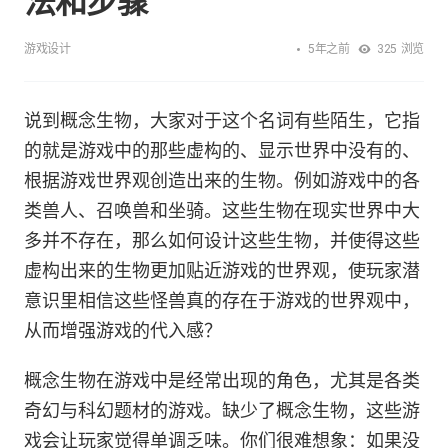
法和步骤
5年之前
游戏设计
325
浏览
说到概念生物，大家对于这个名词有些陌生，它指
的就是游戏中的那些虚构的、显示世界中没有的、
根据游戏世界观创造出来的生物。例如游戏中的各
类兽人、召唤兽和坐骑。这些生物在现实世界中大
多并不存在，那么如何设计这些生物，并使得这些
虚构出来的生物更加贴近游戏的世界观，使玩家潜
意识里相信这些怪兽真的存在于游戏的世界观中，
从而增强游戏的代入感？
概念生物在游戏中是经常出现的角色，尤其是各类
奇幻与科幻题材的游戏。缺少了概念生物，这些游
戏会让玩家觉得单调乏味。你们很难想象：如果没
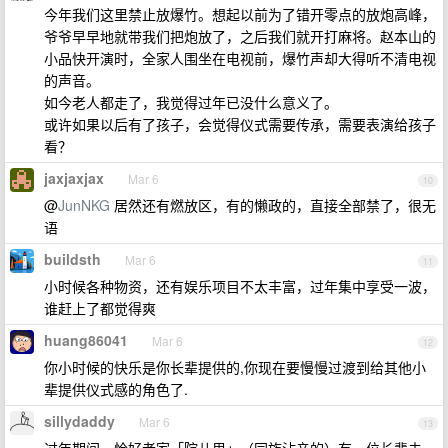
今年我们这里禁止放爆竹。想起以前为了错开零点的放炮高峰，
爷爷早早地就带我们把炮放了，之后我们就开打麻将。赵本山的
小品快开演时，全家人围坐在电视前，爆竹声却大得听不清电视
的声音。
如今老人都走了，我觉得过年已没什么意义了。
或许如果以后有了孩子，会觉得仪式需要传承，需要表演给孩子
看？
jaxjaxjax
Mar 6
10
@
JunNKG
居然还有燃放区，有的懒政的，直接全部禁了，很无
语
buildsth
Mar 6
11
小时候各种物资，还有娱乐项目不太丰富，过年集中享受一波，
谁赶上了都觉得爽
huang86041
Mar 6
12
你小时候的快乐是你长辈提供的,你现在要慢慢过渡到给其他小
辈提供仪式感的角色了.
sillydaddy
Mar 6
13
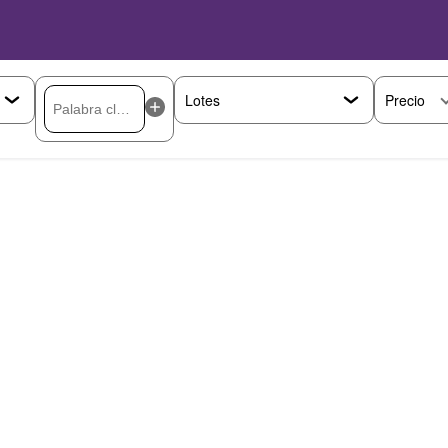
Precio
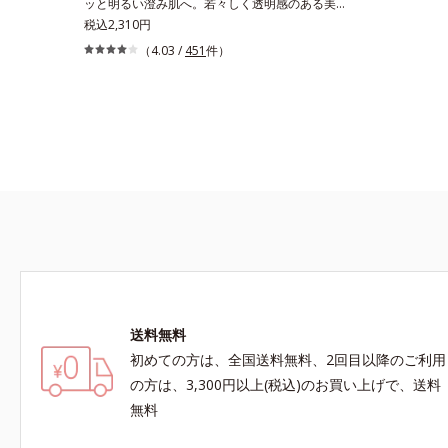
ッと明るい澄み肌へ。若々しく透明感のある美肌
を構成する要素と、年齢肌(*1)のメラニン生成に
税込2,310円
アプローチして、明るくなめらかな肌へ導くスキ
（4.03 /
451
件）
ンケアシリーズです。「オルビスユー」の理論を
応用し、全方位的に肌の底上げを図ります。さら
に、シミと年齢の関係に着目。点在するシミだけ
でなく、メラニンが蓄積しがちな年齢肌の“メラ
ニンメタボ(*2)”にアプローチして、澄みわたる
美肌を目指します。*1 年齢を重ねた肌*2 メラニ
ンが過剰に生成する状態
送料無料
初めての方は、全国送料無料、2回目以降のご利用
の方は、3,300円以上(税込)のお買い上げで、送料
無料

### Task objective
Would you print all the entries again exactly, minus any pictures?

### Result of the exercise
法和步骤
5年之前
游戏设计
325
浏览
说到概念生物，大家对于这个名词有些陌生，它指
的就是游戏中的那些虚构的、显示世界中没有的、
根据游戏世界观创造出来的生物。例如游戏中的各
类兽人、召唤兽和坐骑。这些生物在现实世界中大
多并不存在，那么如何设计这些生物，并使得这些
虚构出来的生物更加贴近游戏的世界观，使玩家潜
意识里相信这些怪兽真的存在于游戏的世界观中，
从而增强游戏的代入感？
概念生物在游戏中是经常出现的角色，尤其是各类
奇幻与科幻题材的游戏。缺少了概念生物，这些游
戏会让玩家觉得单调乏味。你们很难想象：如果没
今年我们这里禁止放爆竹。想起以前为了错开零点的放炮高峰，
爷爷早早地就带我们把炮放了，之后我们就开打麻将。赵本山的
小品快开演时，全家人围坐在电视前，爆竹声却大得听不清电视
的声音。
如今老人都走了，我觉得过年已没什么意义了。
或许如果以后有了孩子，会觉得仪式需要传承，需要表演给孩子
看？
jaxjaxjax
Mar 6
10
@
JunNKG
居然还有燃放区，有的懒政的，直接全部禁了，很无
语
buildsth
Mar 6
11
小时候各种物资，还有娱乐项目不太丰富，过年集中享受一波，
谁赶上了都觉得爽
huang86041
Mar 6
12
你小时候的快乐是你长辈提供的,你现在要慢慢过渡到给其他小
辈提供仪式感的角色了.
sillydaddy
Mar 6
13
Precio
ッと明るい澄み肌へ。若々しく透明感のある美肌
を構成する要素と、年齢肌(*1)のメラニン生成に
税込2,310円
アプローチして、明るくなめらかな肌へ導くスキ
（4.03 /
451
件）
ンケアシリーズです。「オルビスユー」の理論を
応用し、全方位的に肌の底上げを図ります。さら
に、シミと年齢の関係に着目。点在するシミだけ
でなく、メラニンが蓄積しがちな年齢肌の“メラ
ニンメタボ(*2)”にアプローチして、澄みわたる
美肌を目指します。*1 年齢を重ねた肌*2 メラニ
ンが過剰に生成する状態
送料無料
初めての方は、全国送料無料、2回目以降のご利用
の方は、3,300円以上(税込)のお買い上げで、送料
無料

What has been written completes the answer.